Bernadette’s last image of Camp Horseshoe before she, along with her sister, was hauled into an ambulance was of the blackened, skeletal frame of Columbia Hall, flames reaching skyward being doused by geysers of water, and she realized that the nightmare, should she and Annette survive, was finally over.
EPILOGUE
Averille, Oregon
Now
Bernadette
Bernadette was at a crossroads.
As she stood on the porch of the Hotel Averille with Lucas at her side and watched the women she’d become reacquainted with pack up and leave, she wasn’t certain which path she would take.
Thankfully Annette had survived, the bullet from Naomi’s gun miraculously missing her spine and every vital organ.
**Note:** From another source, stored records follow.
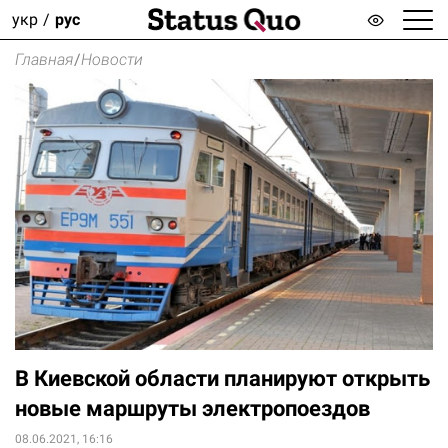
укр
рус
Главная
/
Новости
В Киевской области планируют открыть
новые маршруты электропоездов
08.06.2021, 16:16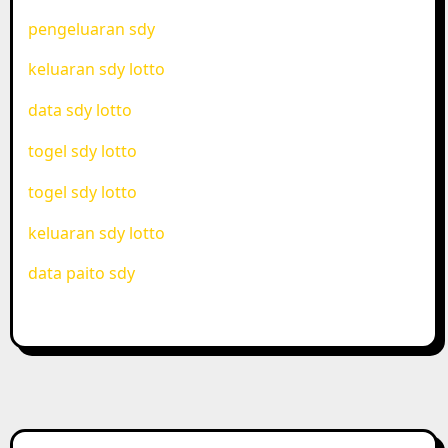
pengeluaran sdy
keluaran sdy lotto
data sdy lotto
togel sdy lotto
togel sdy lotto
keluaran sdy lotto
data paito sdy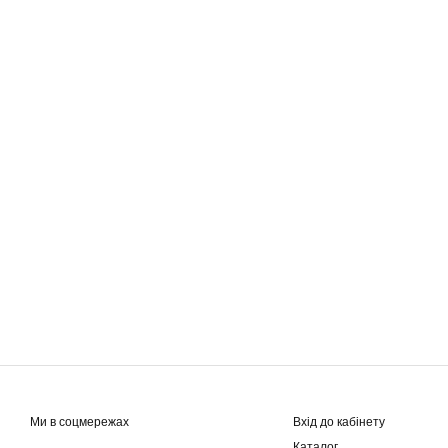
Ми в соцмережах
Вхід до кабінету
Каталог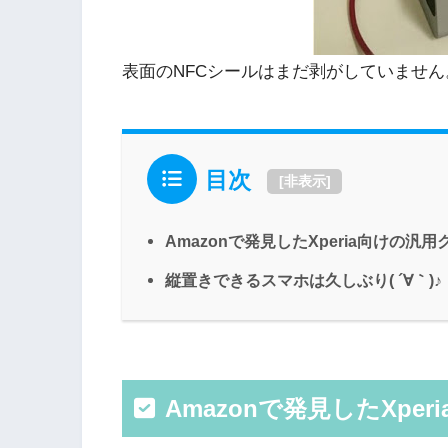
表面のNFCシールはまだ剥がしていません
目次
[
非表示
]
Amazonで発見したXperia向けの汎
縦置きできるスマホは久しぶり( ´∀｀)♪
Amazonで発見したXpe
She would be laid up in a Seaside hospital for a few more days, but Bernadette, treated for superficial burns and abrasions, had been released and had decided to stay in Oregon until she could haul her sister home.
Both Naomi and Jeremiah had perished, which was no surprise and, Bernadette thought, well deserved. They had been miserable people who had been hell-bent on destroying each other. None of Jeremiah’s children—Lucas, Leah, or Rebecca—seemed too torn up at his passing, though Leah, according to Lucas, was struggling with reconciling her mother as a cold-blooded killer. Her sons, David and Ryan Tremaine, appeared unfazed as to Naomi’s ho
micidal tendencies and were already checking into the legalities of regaining the title to what was left of Camp Horseshoe.
But Bernadette felt her own future was uncertain. As she observed Jayla pile into her car to drive back to her family in Portland and Nell head out in her Subaru to Bend, where her fiancée, Tasha, was waiting, Bernadette saw no reason to hurry back to Seattle and her empty town home. Her job was waiting of course, and she had responsibilities. Still, she lingered.
Because of Lucas?
Absolutely.
Sosi had already taken off and was reuniting with her husband and kids. Reva, too, had left, though there were rumblings that a case involving a car accident from years before, where a woman died, was being reopened, and Reva might be charged with some kind of manslaughter.
Kinley Marsh had recovered. Fully. And no way was she surrendering any of her footage or Annette’s diary. “Try a court order,” she’d advised Bernadette when she’d broached the subject on Annette’s behalf.
“It’s my sister’s diary,” Bernadette had reminded her. She’d run into the reporter while Kinley was simultaneously checking out of the Hotel Averille while reading some text on her phone.
“Since when?” She’d looked up and her smug smile had said it all: Kinley Marsh, NewzZone reporter with more prospects in the wings, was back. Big-fucking-time. Her blog and stories had gone viral, and she wasn’t about to let go of the fame she’d chased all of her adult life.
Now, Kinley, too, had driven off and Bernadette was finally alone with Lucas. “I was thinking,” he said, taking her hand, “that you might want to stick around a while.”
“Until Annette’s released?”
“No, longer.”
She glanced up at him and arched an eyebrow, but before she could respond, another car wheeled into the lot, a cruiser from the sheriff’s department with Maggie Dobbs at the wheel. Spotting Lucas, she parked and headed up the flagstone walk to the porch.